Maravilhoso...daí não ter ainda comprado uma única prenda...nem enfeitado a casa, ando com vontade de um Natal diferente. Já tive um aperitivo em Leeds e não me posso queixar.
Bjo
Gedeão, quando queria, era especialmente sarcástico e cáustico. Este poema é um bom exemplo.
No entanto, decorei a casa, comprei presentes (muito selectivo, este ano, em termos das pessoas a quem mostrarei que desejo estar "presente!") e no sábado tenho 20 meninos de 5 e 6 anos num (prevê-se) animado lanche de Natal.

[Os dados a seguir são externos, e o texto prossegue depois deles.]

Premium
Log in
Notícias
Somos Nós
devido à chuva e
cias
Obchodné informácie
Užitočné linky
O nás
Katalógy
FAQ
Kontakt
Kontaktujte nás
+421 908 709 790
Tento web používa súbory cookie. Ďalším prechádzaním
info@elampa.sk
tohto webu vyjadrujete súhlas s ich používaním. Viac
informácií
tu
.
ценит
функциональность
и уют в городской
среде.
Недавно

Vivo o Natal com uma grande intensidade, mas cada vez mais na intimidade dos que me são queridos, rejeitando a hipocrisia e a obrigação. Há mudanças que se fazem, na vida, que são irreversíveis - esta é uma delas, e faço-a com todo o gosto. Um passo para a libertação, creio!
Há dez anos, quando passei o primeiro Natal sozinho, o dia 24 à noite foi para visitar quem estava a trabalhar com crianças: a Linha "Dói-dói, trim-trim", a "Ajuda de Berço" e outras. Foi bom. Foi diferente. às vezes precisamos da solidão e o encontro com anónimos para nos reencontrarmos.

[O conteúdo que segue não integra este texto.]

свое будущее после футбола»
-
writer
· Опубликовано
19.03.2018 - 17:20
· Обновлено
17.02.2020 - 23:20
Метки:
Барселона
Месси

Felizmente, penso que muitas pessoas estão a rever a importância do Natal nos outros, e a inverter a linha de consumismo desmedido que caracterizou os Natais dos últimos anos. Como escreveu o Dr. Nuno Lobo Antunes num artigo que li há dias, "Este ano tem de ser, vou expulsar de volta para o gelo o Pai Natal, simpático é certo, mas que transporta consigo o pecado da gula. Afastar do cento da celebração a árvore enfeitada de presentes, e lembrar às minhas filhas que a razão do Natal é aquele sentimento que me faz olhar para elas e ter vontade de chorar".

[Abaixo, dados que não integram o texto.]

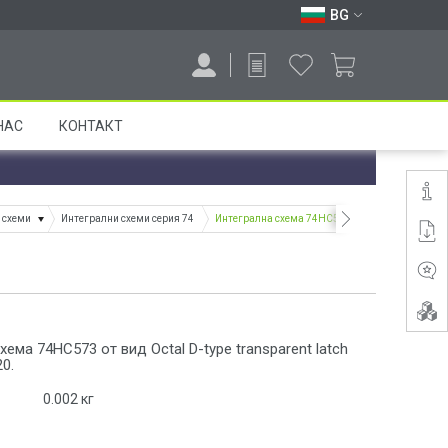
BG
НАС
КОНТАКТ
 схеми
Интегрални схеми серия 74
Интегрална схема 74HC573
хема 74HC573 от вид Octal D-type transparent latch
0.
0.002
кг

Lamento dizer, mas após quase trinta anos de "escravidão " natalícia, a fazer ceias, tratar dos meninos, comprar prendas, ir a correr no Dia de Natal para Lx , onde todos estavam fresquinhos e não tinham de fazer 300kms por estradas horríveis - chegávamos a levar 5 a 7 horas a faze-las, sabe-me lindamente não ter essas preocupações, a não ser a nível muito limitado. Passei a pasta....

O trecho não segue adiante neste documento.